Lihat saja, untuk mengurus orang sakit saja kita punya rumah sakit, ruang operasi, obat2an, dsb. Lalu adakah hewan bisa melakukannya? Justru manusia yang mencipta klinik hewan, kebun binatang, dokter hewan, bahkan salon hewan. Bayangkan, bahkan dalam kelemahannya manusia masih bisa peduli dengan mahluk lain.

Tuhan pernah bertitah bahwa tugas kita di dunia adalah sbg khalifah. Lalu dengan modal apa Tuhan membebankan tugas berat itu kepada manusia? Sekali lagi, modal kita adalah KELEMAHAN.

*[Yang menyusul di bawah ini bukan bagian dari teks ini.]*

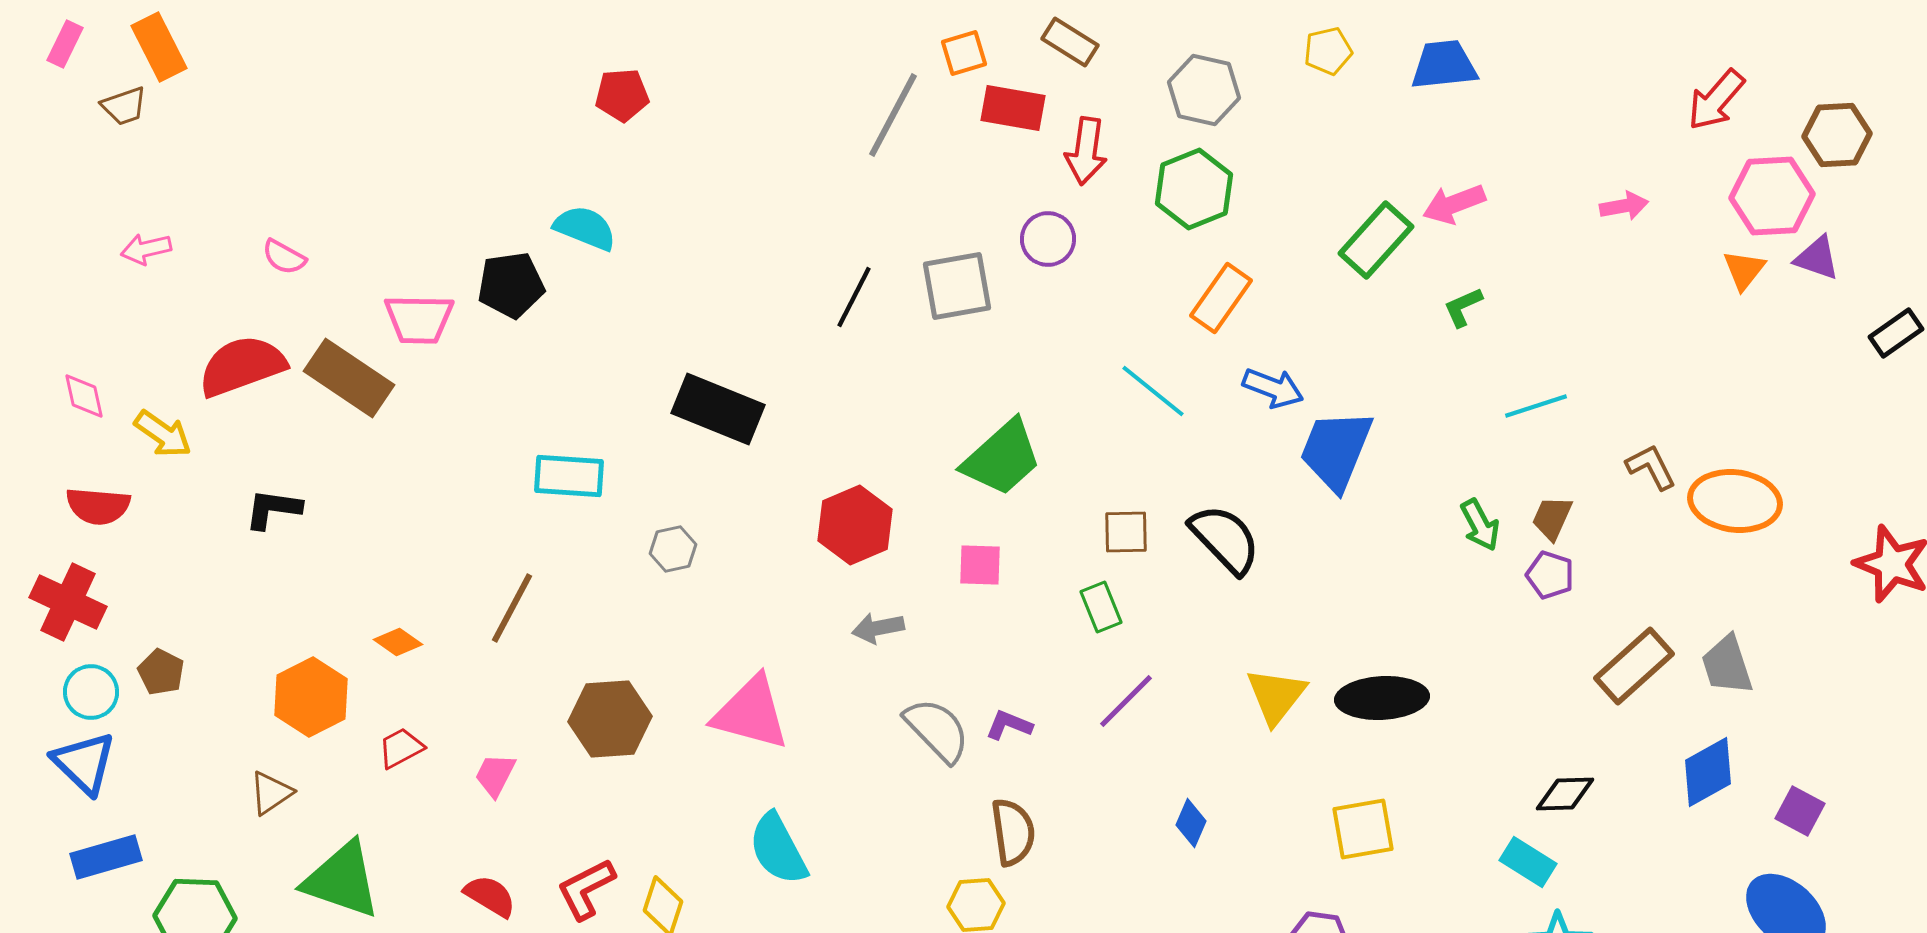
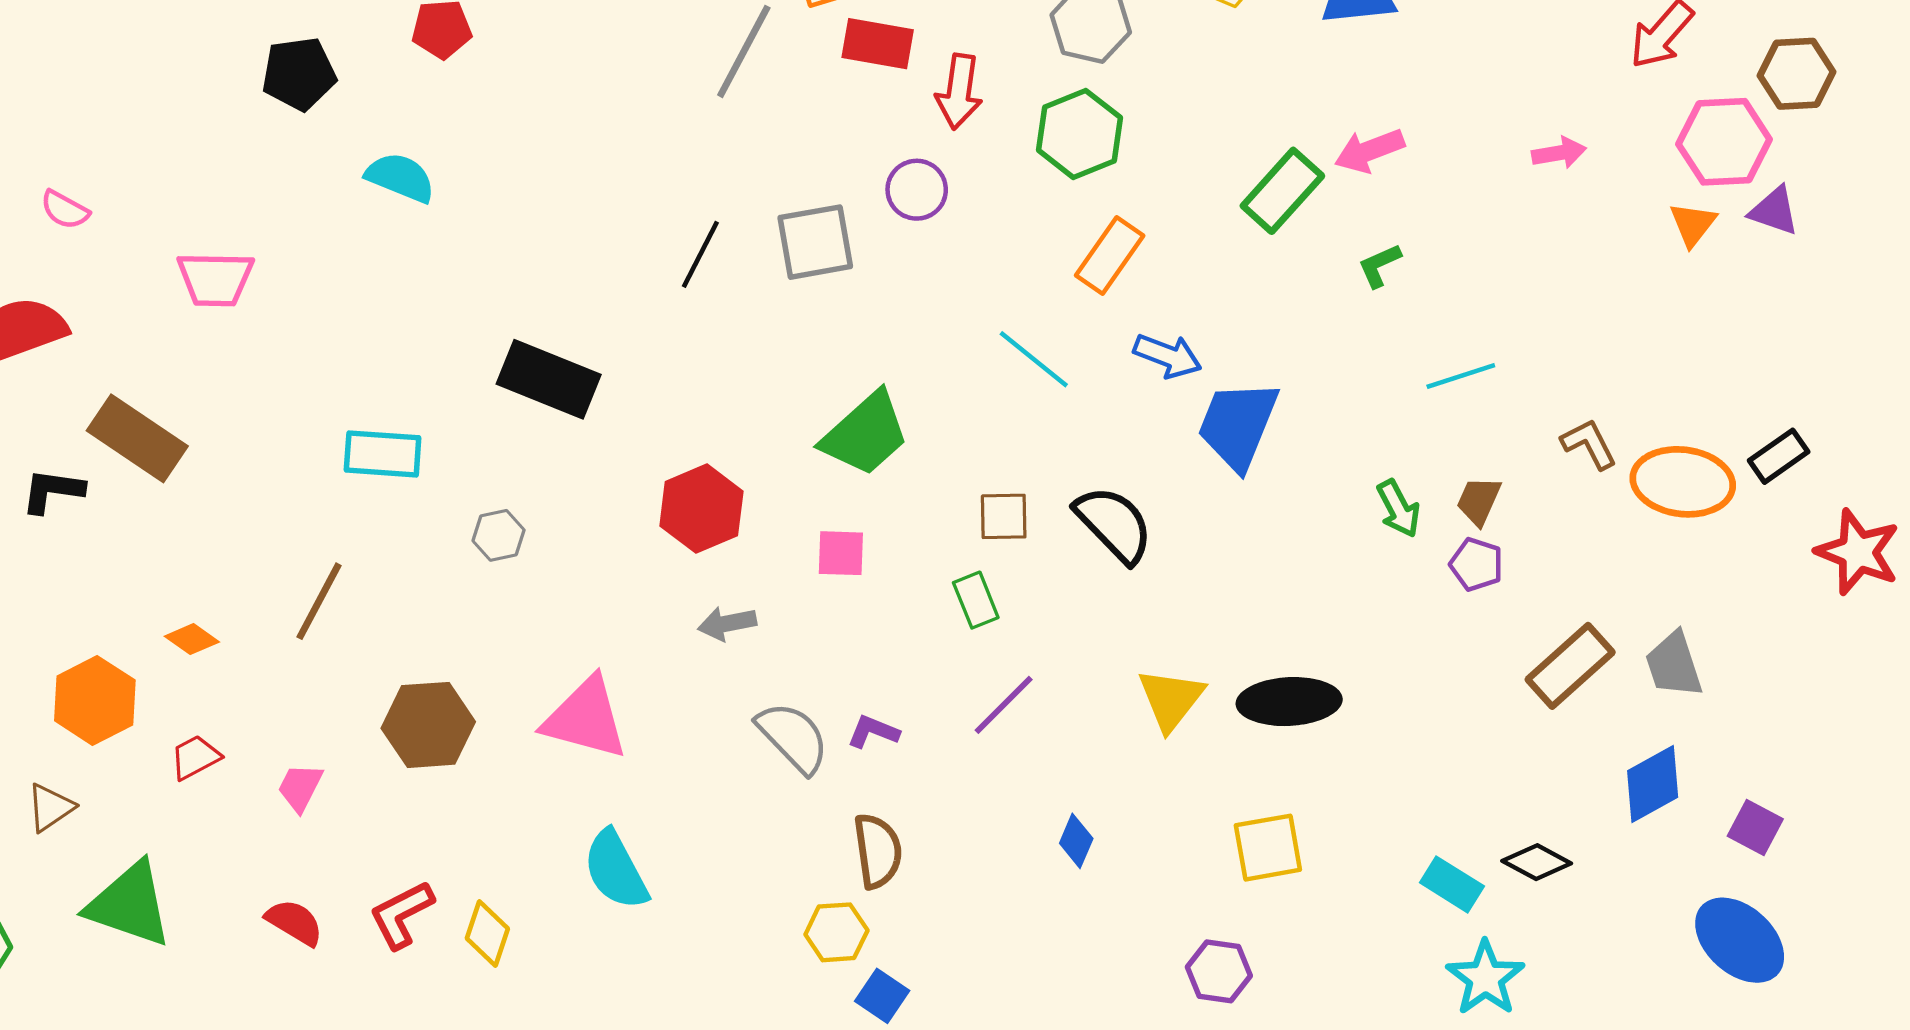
black pentagon: (511, 285) -> (299, 74), moved
black rectangle: (1896, 333) -> (1779, 456), moved
brown rectangle: (349, 378) -> (137, 438), moved
black diamond: (1565, 794) -> (1537, 862), moved, turned 30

Saat kita lemah secara teknis untuk bisa terbang seperti burung, kita mampu mengubah kelemahan itu menjadi kekuatan untuk menciptakan pesawat terbang. Saat kita lemah secara teknis untuk bisa berenang seperti ikan, kita punya kekuatan untuk membuat kapal selam. Saat otak kita lemah dalam mengingat banyak hal, kita membikin buku, majalah, koran, bahkan komputer. Saat kita buta, tercipta huruf Braille. Saat kita tuli, ada alat bantu dengar. Saat kita lumpuh, tercipta kursi roda.

Itu semua hanya contoh sederhana. Kelemahan yang kita miliki mampu kita ubah menjadi kekuatan dengan bantuan hormon kekhalifahan yg Tuhan suntikkan dalam tubuh kita. Dan di sinilah letak keadilan Tuhan.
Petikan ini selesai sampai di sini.